September 8, 2010 Leave a comment

Priority Inbox

Gmail has always had an excellent spam filter that keeps junk messages out of your Inbox. Google added a reverse feature that is quite unique to Gmail – it’s called the Priority Inbox.

Priority Inbox is like having a personal secretary whose job is to sort your incoming mail based on importance. She knows about your friends, your colleagues and other people with whom you interact regularly and can therefore categorize your email accordingly.

Priority Inbox is something similar – it’s an intelligent, self-learning filter that automatically puts your most important email messages at the top of your Inbox so that you may deal with them first. The feature is now live for both Gmail and Google Apps email accounts.

Priority Inbox splits your inbox into three sections: Important and unread, Starred, and Everything else. Messages are automatically categorized as they arrive in your inbox. Gmail uses a variety of signals to predict which messages are important, including the people you email most and which messages you open and reply to.

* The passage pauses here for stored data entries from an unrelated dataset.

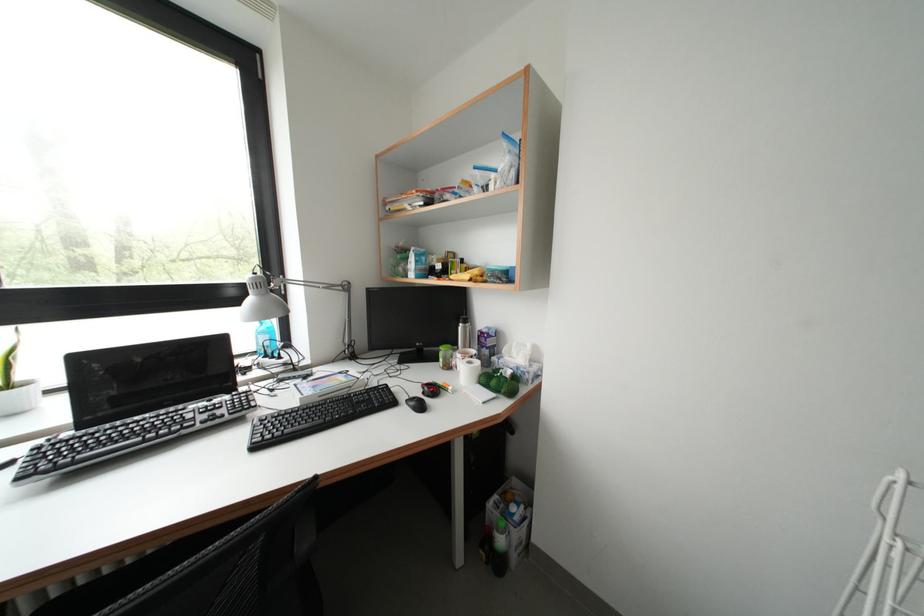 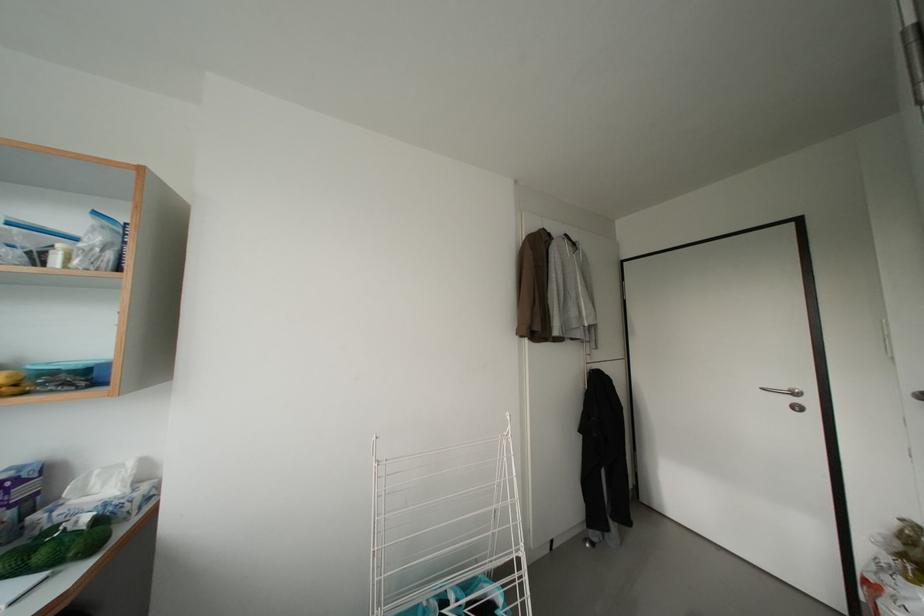 Find the pixel in the second image that matches (512,274) in the first image.

(88, 371) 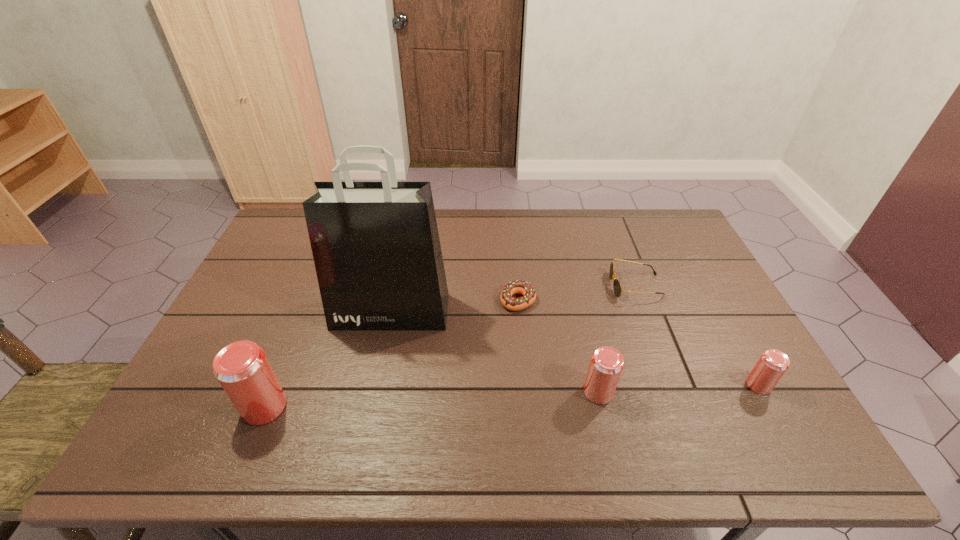 Locate an element on the screen. vacant space located 0.060m on the back of the leftmost object is located at coordinates (280, 369).

This screenshot has width=960, height=540. I want to click on vacant space situated on the left of the second tallest beer can, so click(x=488, y=392).

Locate an element on the screen. The image size is (960, 540). free region located on the back of the fourth tallest object is located at coordinates click(711, 299).

Identify the location of free space located on the front with handles of the tallest object. Image resolution: width=960 pixels, height=540 pixels. (383, 350).

Image resolution: width=960 pixels, height=540 pixels. Identify the location of vacant space located on the front-facing side of the sunglasses. (573, 286).

Locate an element on the screen. vacant space situated 0.320m on the front-facing side of the sunglasses is located at coordinates (509, 286).

This screenshot has width=960, height=540. I want to click on free space located on the front-facing side of the sunglasses, so (544, 286).

Locate an element on the screen. free region located on the back of the third object from left to right is located at coordinates coord(516,275).

Find the location of `object at the right edge`. object at the right edge is located at coordinates (771, 366).

Locate an element on the screen. object located in the near right corner section of the desktop is located at coordinates (771, 366). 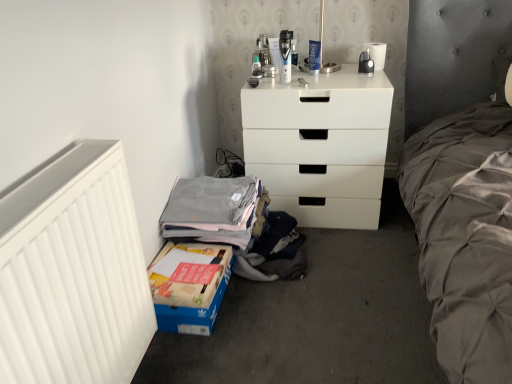 The image size is (512, 384). What are the coordinates of `vacant area in front of blue cardboard box at lower left` in the screenshot? It's located at (205, 354). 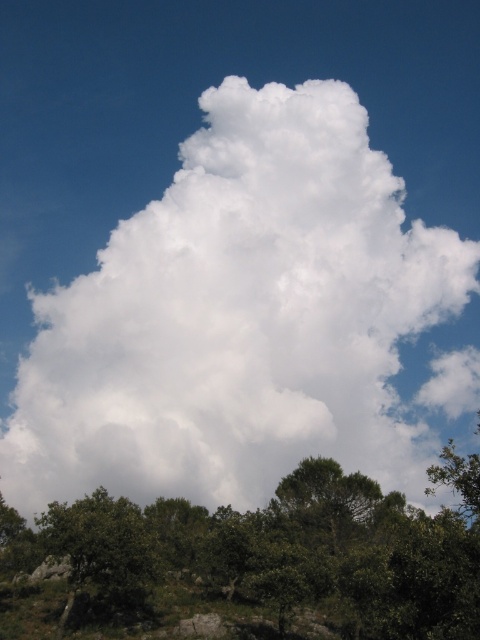 You are a bird flying at the height of the green leafy tree at lower left. Can you see the top of the white fluffy cloud at center from your current position?

The white fluffy cloud at center is much taller than the green leafy tree at lower left, so from the bird flying at the height of the green leafy tree at lower left, the top of the white fluffy cloud at center would not be visible.

Looking at this image, you are standing in a field looking up at the dramatic sky with the green leafy tree at lower center nearby. If you want to take a photo of the large cloud formation without the tree blocking the view, how far back should you move?

To avoid the green leafy tree at lower center blocking the view of the large cloud formation, you should move back to a distance greater than 18.61 meters from the tree.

Google takes into account implicit signals like: the messages from people you frequently email are important, if a message includes words frequently used in other messages you usually read then it’s probably important, the messages you star are probably more important than the messages you archive without opening.

Note: Gmail uses the “important” label to classify messages, so that’s the reason why you can’t create a label named “important”.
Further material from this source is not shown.